If, because of this collateral damage, or because his need for secrecy prevents him from developing deep friendships, the child acts out, he then adds to his burdens – causing even more consequences. Gibson believes the reported figure that 70 percent of children of an incarcerated parent will end up in the criminal justice system is not set in stone but she adds that whatever the statistic is, she would like to knock it down to 50 percent. “If incarceration is supposed to teach a lesson, it is teaching the wrong lesson. In reality, when they get out, there are no jobs and they can’t vote and then children have to keep paying the consequences. We need to help their children see another path. For some, there is already a negative track in their heads. When trouble comes, if they press the play button, then they are on a spiral down. They feel shame and think, ‘I’m not good enough.’”

Bernice Winthrop, a counselor at Amazing Grace, who was on the executive committee for Camp Amazing Grace in Maryland, a similar prison ministry camp, is one of many volunteers trying to change the path. “Children look at everything through a child’s eyes that is different than ours,” she says. “To them, bad people go to jail. Does that make their mom or dad bad? They don’t know how to react. “What Amazing Grace is trying to do, therefore, is recalibrate and teach them the world can be friendly and loving, that God made you to be loving, athletic and confident. Sometimes a parent has made a bad choice, but that doesn’t mean he or she can’t turn it around and do something good. If we ourselves made bad choices, we apologize and move on.”

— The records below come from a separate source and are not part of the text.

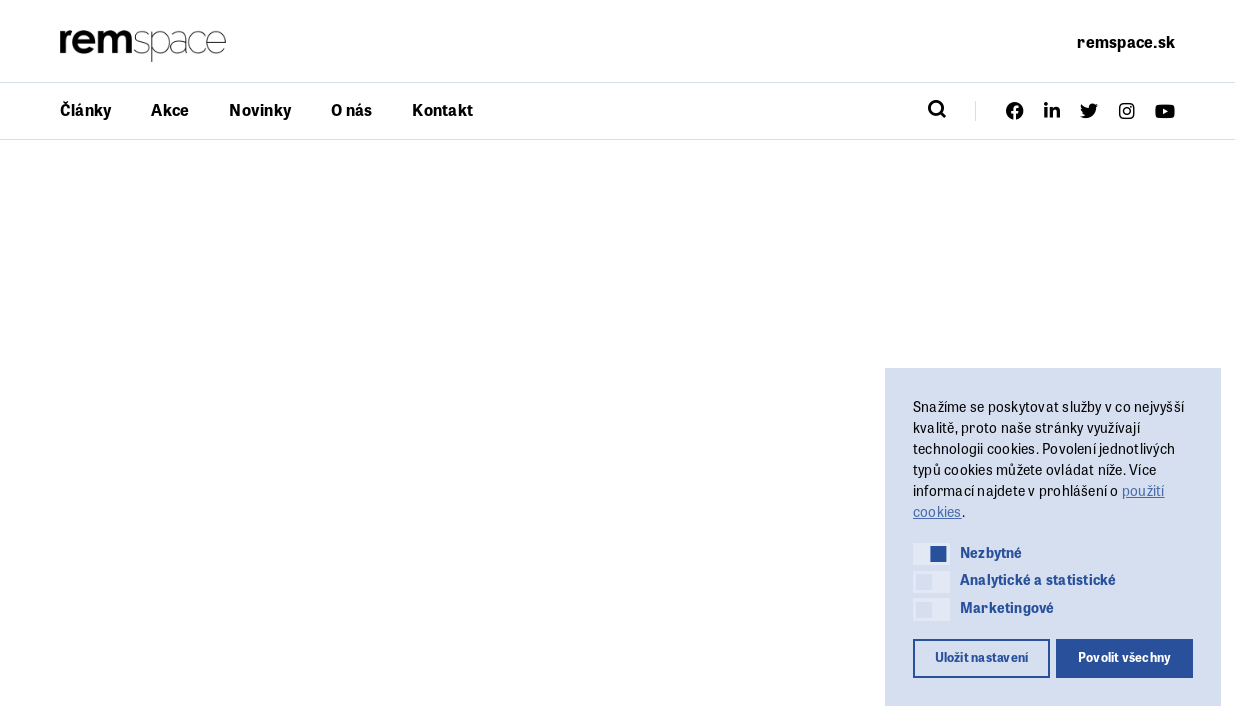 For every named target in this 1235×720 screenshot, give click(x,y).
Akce (170, 109)
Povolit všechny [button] (1125, 657)
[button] (931, 554)
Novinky (260, 109)
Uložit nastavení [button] (982, 657)
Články (85, 109)
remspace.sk (1126, 41)
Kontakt (442, 109)
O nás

In these years when a child is developing his own moral compass, the staff at Amazing Grace present some subtle lessons for guiding them on the right path. Each morning starts with a theme – then the children pair up and the lesson is reinforced the with a puppet show.  One theme is self-control; another gentleness.

Volunteer Joan Johnson, a retired United Methodist Pastor from Yarmouth Port, was in charge of the puppet shows this past season. She presented the children with two kinds of eggs, hard and soft-boiled. She invited them to catch these eggs, and all volunteered. Lesson: You don’t know who is hard- or soft-boiled, so we must treat all people with gentleness.  “These children,” she says, “are ready to be changed. They have a hunger for a choice of the right path to follow.”  By the end of the week the children themselves are able to verbalize what they had learned. Some noticed that the rules were stricter at camp. Many did not have rules at home. “Here the rules are quiet,“ one child said. “You don’t yell. Also, at camp, we have a bedtime – at home none.“

Though they found it hard to settle down to rules, many said they liked it now. They also liked eating “family style” because “you get to talk and eat rather than just getting food and watching TV.” Another path? A recalibration? A break in the cycle? Perhaps.

What can be known is that the week at Amazing Grace has the potential to push a child into positive possibilities – while providing a week of fun. Listen to 11-year-old “Anthony” who spent part of his day with his new friends walking the camp’s farm goats down a path. “We walked them, but sometimes they ran. They were triplet goats. One was not on a leash, but he stayed near the others. They could run very good and we ran and screamed and they ran and screamed baa. It was the best day of my life.” Corrected a friend, “But you said yesterday was the best day of your life.” Anthony was adamant. “Well today is another best day.”